Os anos nos fizeram bem, continuamos sendo uma só, em idades diferentes, vivendo-as simultaneamente. Recentemente, ela deu provas de que é bem mais forte do que qualquer um pudesse imaginar. Qualquer um, menos eu! Desde pequenininha, quando senti pela primeira vez aquele aroma de pimenta de cheiro e flor de maracujá, eu já sabia: a minha vovó é imortal!

12 de abr. de 2006

A Arte de Comer Caranguejo

Comer caranguejo é uma arte. Arte porque, haja cuidado, haja técnica, haja desleixo... sim, você vai se sujar! Comer caranguejo, então, é a arte da lambança, uma homenagem ao sabor e ao rosto melado.
Comer caranguejo começa muito antes de sentar e degustá-lo. Começa num dia de sol, bonito e quente, de preferência um domingo. Começa com os telefonemas para convocar os participantes do banquete tropical. Começa na vontade de sentar com os amigos, em uma palhoça na praia, tomar água de côco (cerveja,guaraná...) bem gelada, sentindo o cheiro de bronzeador de cenoura que a moça da mesa ao lado está usando.
Amigos e pessoas próximas, sim. Nunca fiz amigos comendo brócolis... Comer caranguejo é um ato íntimo, de pessoas que têm cumplicidade – para primeiros encontros românticos e demais situações delicadas, existe o higiênico e civilizado ensopado de caranguejo!. Mas este, apesar de saboroso, não substitui o caranguejo propriamente dito. Nada substitui o prazer de arrancar dos recipientes ensopados de caldo e verduras o fumegante e vermelho caranguejo, queimar os dedos, ralá-los tentando quebrar as patas, salpicando em você – porém não apenas em você! – o caldo, lamber os dedos, travar uma luta para conseguir tirar dali algumas migalhas de sua saborosa carne... e é nessa hora que você percebe como a Lei de Murphy é perfeita, quando algum celular na mesa, que há horas não tocava, resolve disparar, e ninguém está de mãos limpas para atendê-lo. E entre um caranguejo e outro, risadas gostosas, um delicioso banho de mar, uma partida de frescobol, encontros inesperados, chuva de areia causada por crianças que brincam, o triângulo do vendedor de dindin, de doce, de amendoim, de ostras, de picolé Kibon...
Exausto, após dezenas de batidas, de patas, de lambe-dedos, do sol e do cheiro de cenoura (sim, a moça ao lado decidiu fritar, e passa mais uma porção do bronzeador!) você decide comer, e pede um ensopado, uma batata-frita, um peixe... algo para “complementar” a refeição.
Termina mais um domingo na praia, divertido, saboroso e inesquecível!! Teclo agora com os dedos machucados, da minha investida de hoje... dedos machucados, porém alma extremamente feliz!!

5 de abr. de 2006

O Garçom de Botequim Que Falava Francês e Outros Acontecimentos da Semana

Em meio a uma semana calma e comum, deparei-me com o garçom de botequim que falava francês! Não vou negar que esse fato realmente ficou entre os marcantes da semana, afinal, não é todo dia que vemos um poliglota servindo em mesa de bar pequeno e barato!

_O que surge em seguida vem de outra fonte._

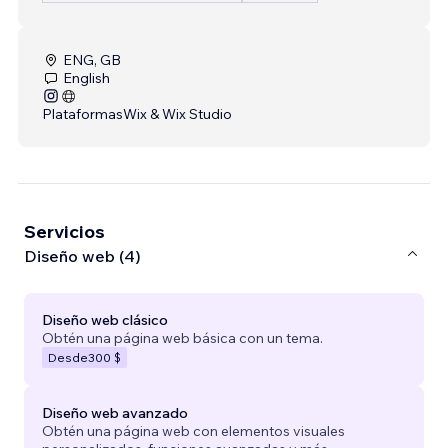
ENG, GB
English
Plataformas
Wix & Wix Studio
Servicios
Diseño web (4)
Diseño web clásico
Obtén una página web básica con un tema.
Desde
300 $
Diseño web avanzado
Obtén una página web con elementos visuales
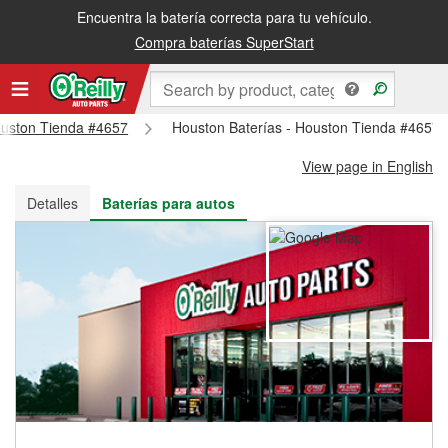
Encuentra la batería correcta para tu vehículo.
Recibe tu orden gratis al día siguiente o recógela en la tienda
Compra baterías SuperStart
Houston Tienda #4657
Houston Baterías - Houston Tienda #4657
View page in English
Detalles
Baterías para autos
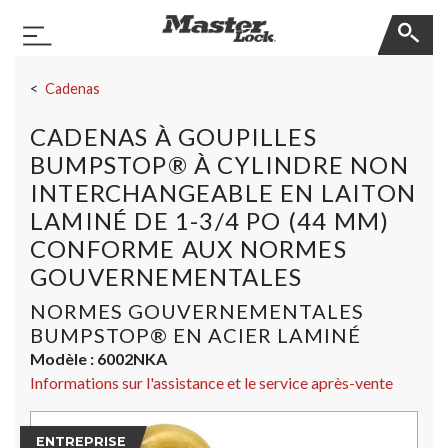
Master Lock
Basculer la navigation
Sauter la navigation
Cadenas
CADENAS À GOUPILLES
BUMPSTOP® À CYLINDRE NON
INTERCHANGEABLE EN LAITON
LAMINÉ DE 1-3/4 PO (44 MM)
CONFORME AUX NORMES
GOUVERNEMENTALES
NORMES GOUVERNEMENTALES
BUMPSTOP® EN ACIER LAMINÉ
Modèle :
6002NKA
Informations sur l'assistance et le service après-vente
ENTREPRISE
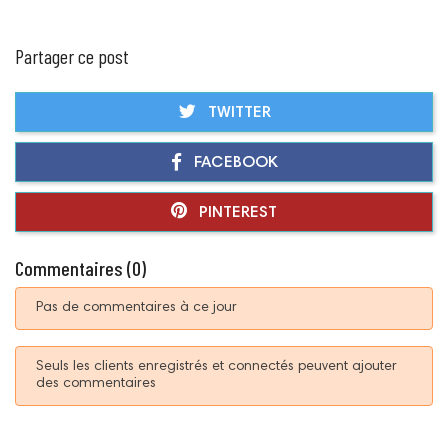
Partager ce post
TWITTER
FACEBOOK
PINTEREST
Commentaires (0)
Pas de commentaires à ce jour
Seuls les clients enregistrés et connectés peuvent ajouter
des commentaires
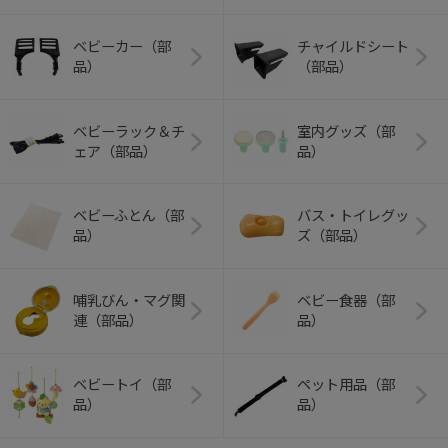
ベビーカー（部
チャイルドシート
品）
（部品）
ベビーラック＆チ
室内グッズ（部
ェア（部品）
品）
ベビーふとん（部
バス・トイレグッ
品）
ズ（部品）
哺乳びん・マグ関
ベビー食器（部
連（部品）
品）
ベビートイ（部
ペット用品（部
品）
品）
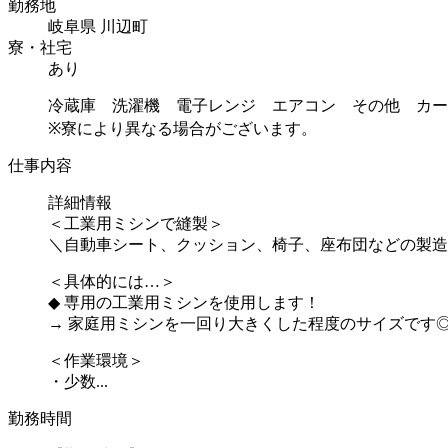
勤務地
岐阜県 川辺町
寮・社宅
あり
冷蔵庫 洗濯機 電子レンジ エアコン その他 カー
※寮により異なる場合がございます。
仕事内容
詳細情報
＜工業用ミシンで縫製＞
＼自動車シート、クッション、椅子、座布団などの製造
＜具体的には…＞
◆ 専用の工業用ミシンを使用します！
→ 家庭用ミシンを一回り大きくした程度のサイズです
＜作業環境＞
・少数...
勤務時間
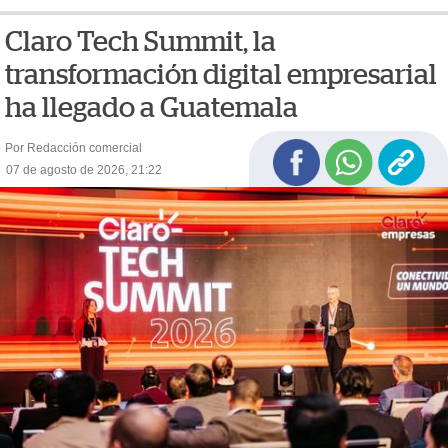
Claro Tech Summit, la
transformación digital empresarial
ha llegado a Guatemala
Por Redacción comercial
07 de agosto de 2026, 21:22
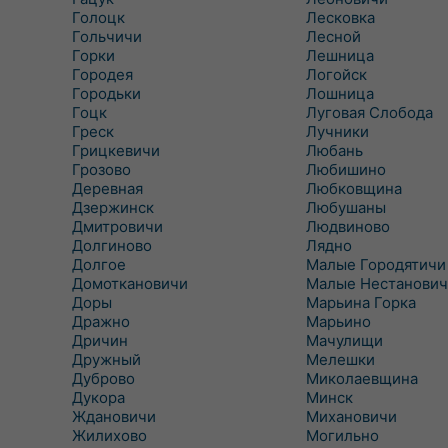
Голоцк
Лесковка
Гольчичи
Лесной
Горки
Лешница
Городея
Логойск
Городьки
Лошница
Гоцк
Луговая Слобода
Греск
Лучники
Грицкевичи
Любань
Грозово
Любишино
Деревная
Любковщина
Дзержинск
Любушаны
Дмитровичи
Людвиново
Долгиново
Лядно
Долгое
Малые Городятичи
Домоткановичи
Малые Нестанович
Доры
Марьина Горка
Дражно
Марьино
Дричин
Мачулищи
Дружный
Мелешки
Дуброво
Миколаевщина
Дукора
Минск
Ждановичи
Михановичи
Жилихово
Могильно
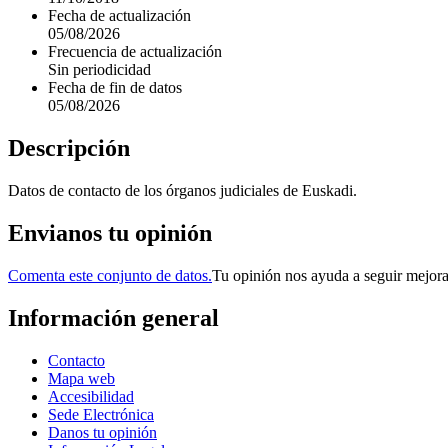
Fecha de actualización
05/08/2026
Frecuencia de actualización
Sin periodicidad
Fecha de fin de datos
05/08/2026
Descripción
Datos de contacto de los órganos judiciales de Euskadi.
Envianos tu opinión
Comenta este conjunto de datos.
Tu opinión nos ayuda a seguir mejor
Información general
Contacto
Mapa web
Accesibilidad
Sede Electrónica
Danos tu opinión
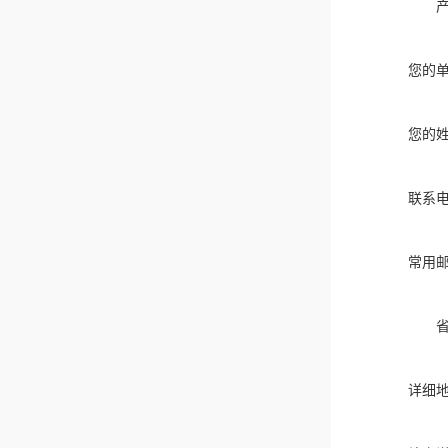
您的
您的
联系
常用
详细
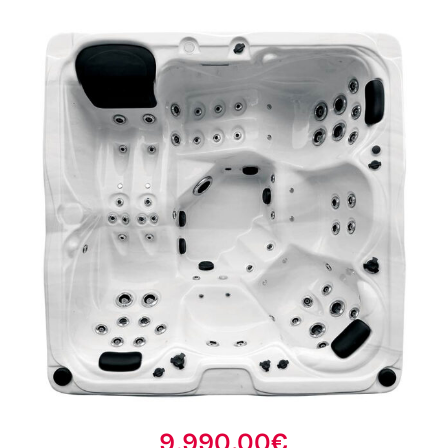
9,990.00€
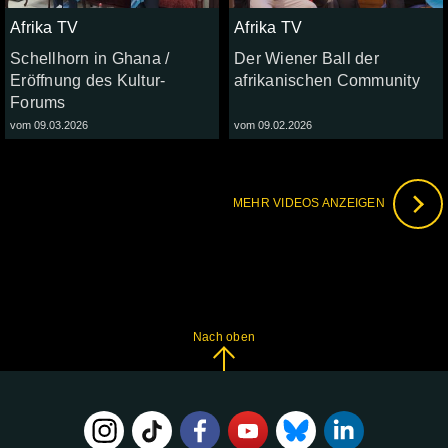
Afrika TV
Afrika TV
Schellhorn in Ghana /
Der Wiener Ball der
Eröffnung des Kultur-
afrikanischen Community
Forums
vom 09.03.2026
vom 09.02.2026
MEHR VIDEOS ANZEIGEN
Nach oben
FOLGE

Adoro botequins, e isso não é novidade. Poucas mesas, tira-gostos baratos, bebida em doses sempre maiores que nos demais estabelecimentos (e com variedade limitada), e as boas surpresas! Não é em todo lugar que podemos ter a minha satisfação de poder tomar uma crush, ou um guaraná Baré, ou ainda nos aventurarmos a provar uma marca de cerveja cuja melhor propaganda mais parece um calendário de oficina mecânica de beira de estrada!.

Da mesa onde eu estava – na calçada, sempre! - , via um DVD de um show de axé, ou forró – ignoro- , mas era um dos dois, pois tinha aquelas interessantíssimas bailarinas de cabelos tingidos e micro-saias brancas, dançando com parceiros que deviam ter metade de seu peso.

E nesse momento chega o garçom. Garçom de botequim é sempre extremamente simpático, ou está sempre correndo, para atender, sozinho, os seis pedidos feitos de uma vez... uma pinga na mesa um; um frango a passarinha na mesa 2 (mas vê lá, hein, garçom, não vai me trazer só asa de frango!). Nesse caso, o garçom era uma estranha fusão dessas duas características. Chegou em meio aos torpedos das outras mesas para atender a minha. Eu, freguesa cativa de botequim, já estava com o meu pedido na ponta da língua, para que o pit stop do garçom não fosse além do planejado. Quando o pedido foi prontamente atendido, soltei um distraído merci beaucoup, que foi rebatido com um instantâneo il n´y a pas de quoi.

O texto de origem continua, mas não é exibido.